## Prompt
Please restate every record below word for word and skip the pictures.

========================================================================

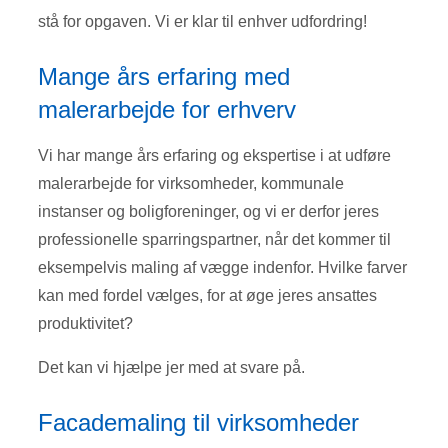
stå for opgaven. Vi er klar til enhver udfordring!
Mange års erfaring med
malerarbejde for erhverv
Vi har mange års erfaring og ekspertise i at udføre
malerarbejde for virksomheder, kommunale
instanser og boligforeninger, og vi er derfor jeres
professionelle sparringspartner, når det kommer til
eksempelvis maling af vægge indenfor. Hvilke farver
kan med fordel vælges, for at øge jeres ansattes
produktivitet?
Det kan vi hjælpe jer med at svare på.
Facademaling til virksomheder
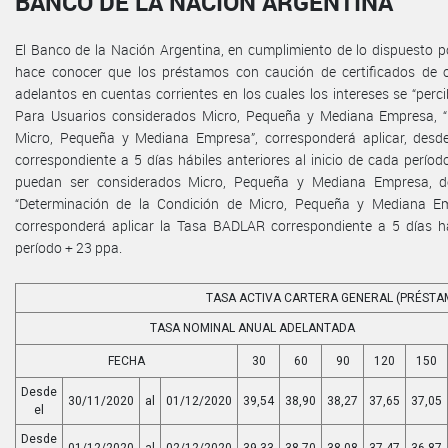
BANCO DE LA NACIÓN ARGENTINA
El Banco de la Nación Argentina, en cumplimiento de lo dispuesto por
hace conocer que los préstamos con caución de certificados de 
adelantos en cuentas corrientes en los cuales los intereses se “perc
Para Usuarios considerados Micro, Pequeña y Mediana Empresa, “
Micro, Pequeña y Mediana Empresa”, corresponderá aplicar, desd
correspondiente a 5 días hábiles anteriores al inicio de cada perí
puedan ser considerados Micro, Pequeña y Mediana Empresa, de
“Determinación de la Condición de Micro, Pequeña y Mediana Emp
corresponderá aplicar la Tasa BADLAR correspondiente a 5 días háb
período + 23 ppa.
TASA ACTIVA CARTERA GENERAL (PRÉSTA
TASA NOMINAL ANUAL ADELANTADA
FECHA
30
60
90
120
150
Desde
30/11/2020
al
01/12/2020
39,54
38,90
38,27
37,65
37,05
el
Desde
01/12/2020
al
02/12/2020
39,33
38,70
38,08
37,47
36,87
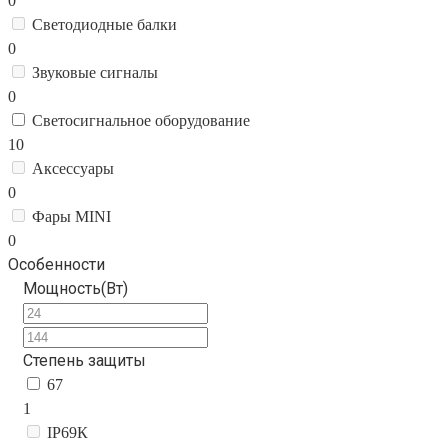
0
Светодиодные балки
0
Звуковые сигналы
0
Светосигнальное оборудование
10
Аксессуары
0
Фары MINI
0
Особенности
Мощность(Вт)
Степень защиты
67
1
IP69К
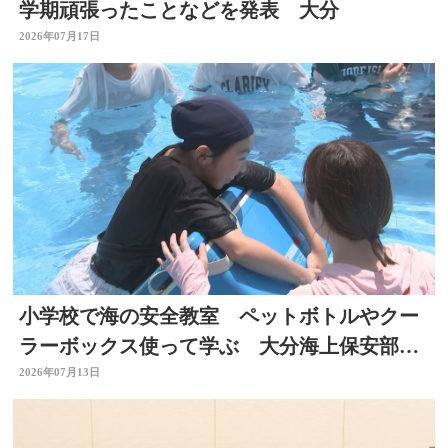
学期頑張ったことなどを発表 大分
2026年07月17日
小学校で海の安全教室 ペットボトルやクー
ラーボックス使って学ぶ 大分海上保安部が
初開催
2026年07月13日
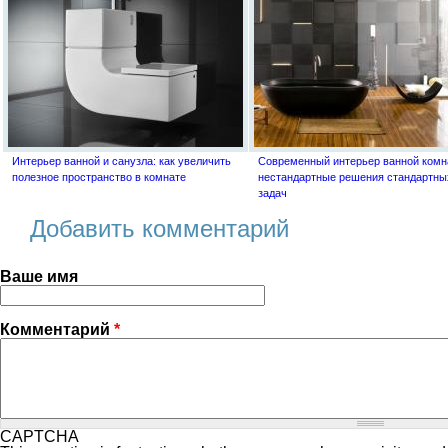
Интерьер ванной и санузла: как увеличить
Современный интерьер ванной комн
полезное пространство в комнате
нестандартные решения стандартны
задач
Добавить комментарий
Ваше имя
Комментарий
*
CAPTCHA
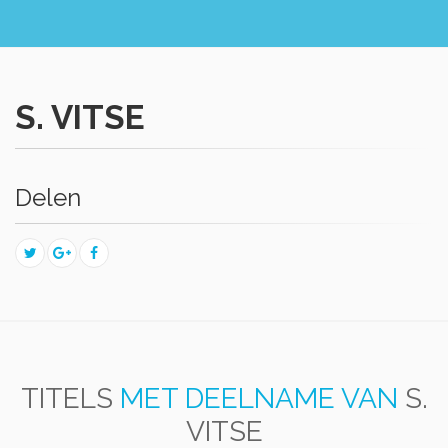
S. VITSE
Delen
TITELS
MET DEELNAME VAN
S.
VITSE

========================================================================

## Output for this task
stå for opgaven. Vi er klar til enhver udfordring!
Mange års erfaring med
malerarbejde for erhverv
Vi har mange års erfaring og ekspertise i at udføre
malerarbejde for virksomheder, kommunale
instanser og boligforeninger, og vi er derfor jeres
professionelle sparringspartner, når det kommer til
eksempelvis maling af vægge indenfor. Hvilke farver
kan med fordel vælges, for at øge jeres ansattes
produktivitet?
Det kan vi hjælpe jer med at svare på.
Facademaling til virksomheder
BANCO DE LA NACIÓN ARGENTINA
El Banco de la Nación Argentina, en cumplimiento de lo dispuesto por
hace conocer que los préstamos con caución de certificados de 
adelantos en cuentas corrientes en los cuales los intereses se “perc
Para Usuarios considerados Micro, Pequeña y Mediana Empresa, “
Micro, Pequeña y Mediana Empresa”, corresponderá aplicar, desd
correspondiente a 5 días hábiles anteriores al inicio de cada perí
puedan ser considerados Micro, Pequeña y Mediana Empresa, de
“Determinación de la Condición de Micro, Pequeña y Mediana Emp
corresponderá aplicar la Tasa BADLAR correspondiente a 5 días háb
período + 23 ppa.
TASA ACTIVA CARTERA GENERAL (PRÉSTA
TASA NOMINAL ANUAL ADELANTADA
FECHA
30
60
90
120
150
Desde
30/11/2020
al
01/12/2020
39,54
38,90
38,27
37,65
37,05
el
Desde
01/12/2020
al
02/12/2020
39,33
38,70
38,08
37,47
36,87
0
Светодиодные балки
0
Звуковые сигналы
0
Светосигнальное оборудование
10
Аксессуары
0
Фары MINI
0
Особенности
Мощность(Вт)
Степень защиты
67
1
IP69К
学期頑張ったことなどを発表 大分
2026年07月17日
小学校で海の安全教室 ペットボトルやクー
ラーボックス使って学ぶ 大分海上保安部が
初開催
2026年07月13日
Интерьер ванной и санузла: как увеличить
Современный интерьер ванной комн
полезное пространство в комнате
нестандартные решения стандартны
задач
Добавить комментарий
Ваше имя
Комментарий
*
CAPTCHA
S. VITSE
Delen
TITELS
MET DEELNAME VAN
S.
VITSE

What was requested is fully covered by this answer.